Nah, he made a shipping claim via Fedex. I suspect it was shipped that way though as the box was not damaged at all. In any event he refunded 50% of my money. Nice but... do you have any idea just how rare a single Motion 12 for sale is?


----------



## mdbrown

Well, my tortured path to Martin Logan goodness has finally finished. A quick recap: I ordered a pair of mint Motion 12 speakers for an upgrade. Purchase a Motion 8 center and a pair of Motion 2s for surrounds. All was good until the Motion 12s showed up. One was indeed mint the other, broken in half. The seller refunded me the price of the broken speaker but left me with a single Motion 12. Finding a second Motion 12 proved impossible. I purchased a pair of lightly used Motion LX16s to use until I figured out what to do. I thought I had found one on Amazon and ordered it - the seller wanted only to sell in pairs. At this point I was about resigned to having a single Motion 12 in the attic and a pair of LX16s as my mains.
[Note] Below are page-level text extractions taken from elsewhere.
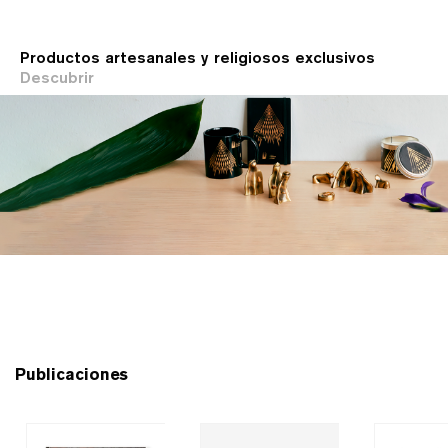
Productos artesanales y religiosos exclusivos
Descubrir
Publicaciones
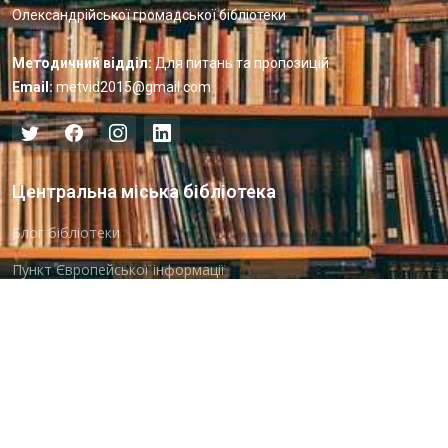
Олександрійської громадської бібліотеки
Методичний відділ:
Для питань та пропозицій
Email:
metvid2015@gmail.com
Центральна міська бібліотека
Блог бібліотеки
Пункт Європейської інформації
Онлайн-спілкування
Виставкова діяльність
Facebook
Бібліотека-філія для юнацтва №8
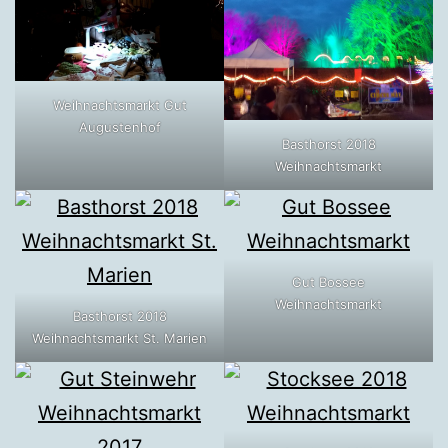
Weihnachtsmarkt Gut
Augustenhof
Basthorst 2018
Weihnachtsmarkt
Gut Bossee
Weihnachtsmarkt
Basthorst 2018
Weihnachtsmarkt St. Marien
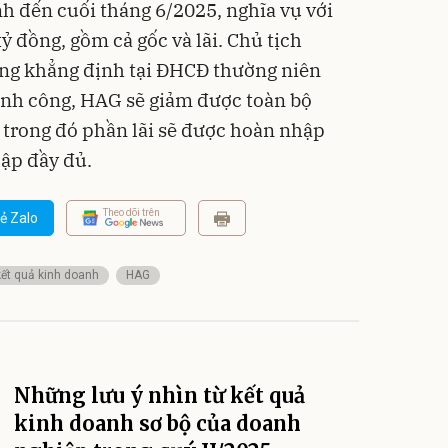
nh đến cuối tháng 6/2025, nghĩa vụ với
 đồng, gồm cả gốc và lãi. Chủ tịch
g khẳng định tại ĐHCĐ thường niên
ành công, HAG sẽ giảm được toàn bộ
 trong đó phần lãi sẽ được hoàn nhập
lập đầy đủ.
Theo dõi trên
ẻ Zalo
kết quả kinh doanh
HAG
Những lưu ý nhìn từ kết quả
kinh doanh sơ bộ của doanh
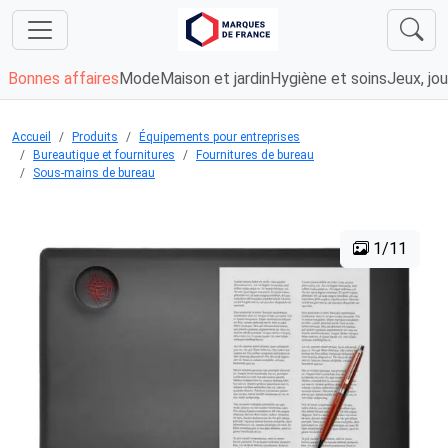
Bonnes affaires
Mode
Maison et jardin
Hygiène et soins
Jeux, jou
Accueil
Produits
Équipements pour entreprises
Bureautique et fournitures
Fournitures de bureau
Sous-mains de bureau
1/11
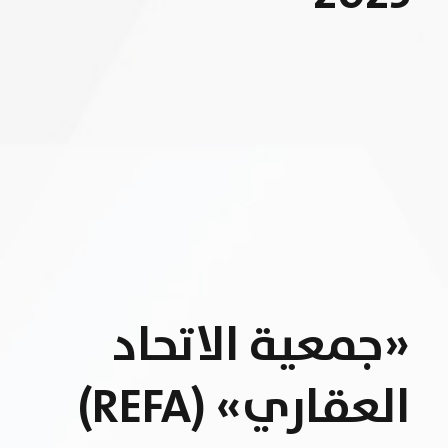
«جمعية الاتحاد
العقاري» (REFA)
This is when IQ Home Entertainment stepped in and exceeded all my expectations. They where the vendor selling on Amazon that did not want to break up the pair of new Motion 12s they were selling. Sean is the individual I ended up working with. He told me they would see if Martin Logan had any Motion 12s available. Turns out they didn't so they sold me a display pair at a rock bottom price and they looked brand new when they arrived. While I still have that single Motion 12 in the attic I finally have Motion 12s as my mains.

I loved the sound of the LX16s, I expected a bit of an improvement with the Motion 12s but nothing major as I was using an SVS sub. The difference is much bigger than I anticipated, I can only assume having a real 5.25" mid-range and the pair of 6.5" woofers is the difference - the Motion 12s sound warmer and fuller than the LX16. Still crystal clear with an awesome soundstage but a more full sound. Having already heard details in my concert blu-rays that i didn't know was there - it's going to be a binge watch with the 12s setup. Very, very happy with these speakers!


----------



## 480dad

Happy to hear it all worked out well for you. Broken in half...and no box damage...go figure....


----------



## NBPk402

mdbrown said:


> Well, my tortured path to Martin Logan goodness has finally finished. A quick recap: I ordered a pair of mint Motion 12 speakers for an upgrade. Purchase a Motion 8 center and a pair of Motion 2s for surrounds. All was good until the Motion 12s showed up. One was indeed mint the other, broken in half. The seller refunded me the price of the broken speaker but left me with a single Motion 12. Finding a second Motion 12 proved impossible. I purchased a pair of lightly used Motion LX16s to use until I figured out what to do. I thought I had found one on Amazon and ordered it - the seller wanted only to sell in pairs. At this point I was about resigned to having a single Motion 12 in the attic and a pair of LX16s as my mains.
> 
> This is when IQ Home Entertainment stepped in and exceeded all my expectations. They where the vendor selling on Amazon that did not want to break up the pair of new Motion 12s they were selling. Sean is the individual I ended up working with. He told me they would see if Martin Logan had any Motion 12s available. Turns out they didn't so they sold me a display pair at a rock bottom price and they looked brand new when they arrived. While I still have that single Motion 12 in the attic I finally have Motion 12s as my mains.
> 
> I loved the sound of the LX16s, I expected a bit of an improvement with the Motion 12s but nothing major as I was using an SVS sub. The difference is much bigger than I anticipated, I can only assume having a real 5.25" mid-range and the pair of 6.5" woofers is the difference - the Motion 12s sound warmer and fuller than the LX16. Still crystal clear with an awesome soundstage but a more full sound. Having already heard details in my concert blu-rays that i didn't know was there - it's going to be a binge watch with the 12s setup. Very, very happy with these speakers!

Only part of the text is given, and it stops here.